#### EXERCISE DATA
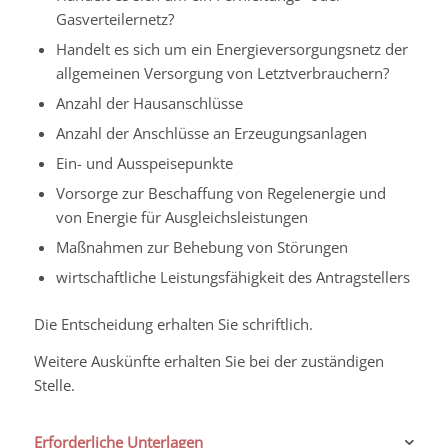
Gasverteilernetz?
Handelt es sich um ein Energieversorgungsnetz der
allgemeinen Versorgung von Letztverbrauchern?
Anzahl der Hausanschlüsse
Anzahl der Anschlüsse an Erzeugungsanlagen
Ein- und Ausspeisepunkte
Vorsorge zur Beschaffung von Regelenergie und
von Energie für Ausgleichsleistungen
Maßnahmen zur Behebung von Störungen
wirtschaftliche Leistungsfähigkeit des Antragstellers
Die Entscheidung erhalten Sie schriftlich.
Weitere Auskünfte erhalten Sie bei der zuständigen
Stelle.
Erforderliche Unterlagen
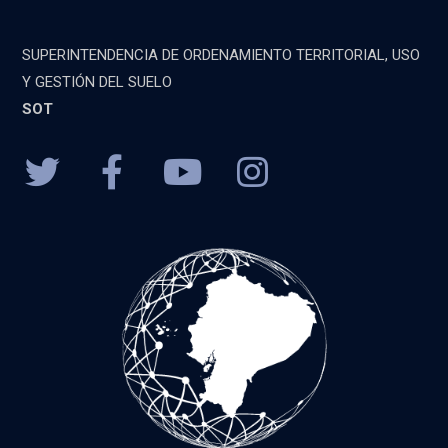
SUPERINTENDENCIA DE ORDENAMIENTO TERRITORIAL, USO
Y GESTIÓN DEL SUELO
SOT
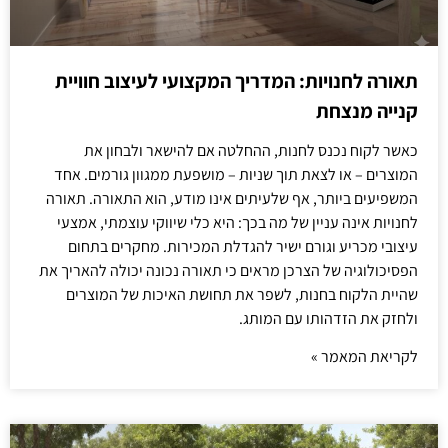
תאורה לחנויות: המדריך המקצועי לעיצוב חוויית
קנייה מנצחת
כאשר לקוח נכנס לחנות, ההחלטה אם להישאר ולבחון את
המוצרים – או לצאת תוך שניות – מושפעת ממגוון גורמים. אחד
המשפיעים ביותר, אף שלעיתים אינו מודע, הוא התאורה. תאורה
לחנויות אינה עניין של מה בכך: היא כלי שיווקי עוצמתי, אמצעי
עיצובי מכריע וגורם ישיר להגדלת המכירות. מחקרים בתחום
הפסיכולוגיה של הצרכן מראים כי תאורה נכונה יכולה להאריך את
שהיית הלקוח בחנות, לשפר את תחושת האיכות של המוצרים
ולחזק את הזדהותו עם המותג.
לקריאת המאמר »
########
DESCRIPTION OF THE TASK: Could you output the entire listing verbatim while omitting its pictures?

RESULT OF THIS TASK:
Gasverteilernetz?
Handelt es sich um ein Energieversorgungsnetz der
allgemeinen Versorgung von Letztverbrauchern?
Anzahl der Hausanschlüsse
Anzahl der Anschlüsse an Erzeugungsanlagen
Ein- und Ausspeisepunkte
Vorsorge zur Beschaffung von Regelenergie und
von Energie für Ausgleichsleistungen
Maßnahmen zur Behebung von Störungen
wirtschaftliche Leistungsfähigkeit des Antragstellers
Die Entscheidung erhalten Sie schriftlich.
Weitere Auskünfte erhalten Sie bei der zuständigen
Stelle.
Erforderliche Unterlagen
SUPERINTENDENCIA DE ORDENAMIENTO TERRITORIAL, USO
Y GESTIÓN DEL SUELO
SOT
תאורה לחנויות: המדריך המקצועי לעיצוב חוויית
קנייה מנצחת
כאשר לקוח נכנס לחנות, ההחלטה אם להישאר ולבחון את
המוצרים – או לצאת תוך שניות – מושפעת ממגוון גורמים. אחד
המשפיעים ביותר, אף שלעיתים אינו מודע, הוא התאורה. תאורה
לחנויות אינה עניין של מה בכך: היא כלי שיווקי עוצמתי, אמצעי
עיצובי מכריע וגורם ישיר להגדלת המכירות. מחקרים בתחום
הפסיכולוגיה של הצרכן מראים כי תאורה נכונה יכולה להאריך את
שהיית הלקוח בחנות, לשפר את תחושת האיכות של המוצרים
ולחזק את הזדהותו עם המותג.
לקריאת המאמר »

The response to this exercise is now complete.